Joint Modeling of Longitudinal Binary and Continuous Responses: New Models, Statistical Procedures and Applications

Open Access
Author:
Kurum, Esra
Graduate Program:
Statistics
Degree:
Doctor of Philosophy
Document Type:
Dissertation
Date of Defense:
June 11, 2012
Committee Members:
  • Runze Li, Dissertation Advisor
  • Naomi S Altman, Committee Member
  • Zhibiao Zhao, Committee Member
  • Stephanie Trea Lanza, Special Member
Keywords:
  • Joint Modeling
  • Longitudinal data analysis
  • Varying coefficient models
  • Partially linear models
Abstract:
Longitudinal data of mixed (e.g., binary and continuous) type are now very common. In this dissertation, we propose two classes of joint modeling procedures for studying the time-varying association between two intensively measured longitudinal responses: a continuous one and a binary one. Since it is well-established that varying-coefficient models increase the flexibility of parametric models and may reduce the modeling bias, our first procedure is based on time-varying coefficient models. However, it is known that semiparametric models represent an appealing compromise between parametric models and nonparametric models, retaining the explanatory power of parametric models while offering the flexibility of nonparametric models. Hence, in the second part of this dissertation, we propose a semiparametric approach, namely, partially linear models. A major challenge in jointly modeling binary and continuous responses is the lack of a multivariate distribution. We suggest introducing a normal latent variable underlying the binary response and factorizing the model into two components: a marginal model for the continuous response, and a conditional model for the binary response given the continuous response.

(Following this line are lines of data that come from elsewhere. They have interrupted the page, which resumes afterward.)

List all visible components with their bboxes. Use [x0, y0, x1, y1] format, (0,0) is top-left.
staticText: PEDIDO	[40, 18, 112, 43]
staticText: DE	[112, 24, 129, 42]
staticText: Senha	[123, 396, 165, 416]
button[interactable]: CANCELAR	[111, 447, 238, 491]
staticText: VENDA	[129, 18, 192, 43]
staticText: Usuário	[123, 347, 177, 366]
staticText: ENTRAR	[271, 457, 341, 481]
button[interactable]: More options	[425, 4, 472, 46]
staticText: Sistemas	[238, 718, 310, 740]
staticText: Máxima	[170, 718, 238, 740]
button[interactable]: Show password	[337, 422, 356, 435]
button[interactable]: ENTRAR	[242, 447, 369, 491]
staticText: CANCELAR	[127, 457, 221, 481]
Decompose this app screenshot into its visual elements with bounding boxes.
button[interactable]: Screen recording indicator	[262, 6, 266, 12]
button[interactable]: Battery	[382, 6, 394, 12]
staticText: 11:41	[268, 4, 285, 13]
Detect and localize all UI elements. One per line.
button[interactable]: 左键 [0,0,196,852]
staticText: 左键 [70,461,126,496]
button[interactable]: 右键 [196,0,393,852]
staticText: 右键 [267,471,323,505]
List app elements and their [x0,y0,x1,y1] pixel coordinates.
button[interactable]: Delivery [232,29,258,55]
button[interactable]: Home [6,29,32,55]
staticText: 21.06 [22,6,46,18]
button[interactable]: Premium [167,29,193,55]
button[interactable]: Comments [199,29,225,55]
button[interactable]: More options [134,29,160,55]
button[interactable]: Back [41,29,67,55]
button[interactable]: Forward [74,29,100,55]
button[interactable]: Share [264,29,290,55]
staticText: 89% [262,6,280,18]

For both techniques, we develop a two-stage estimation procedure and establish the asymptotic normality of the resulting estimators. We also derive the standard error formulas for the estimated coefficients. In each part we conduct a Monte Carlo simulation study to assess the finite sample performance of our procedures. The proposed nonparametric method is illustrated by an empirical analysis of smoking cessation data \citep{Shiffman:1996fk}, in which we investigate the association between urge to smoke, the continuous response, and the status of alcohol use, the binary response, and how this association varies over time. We apply our proposed semiparametric methodology to data from the Women’s Interagency HIV Study. In this analysis we examine the time-varying association between CD4 cell count, the continuous response, and smoking status, the binary response.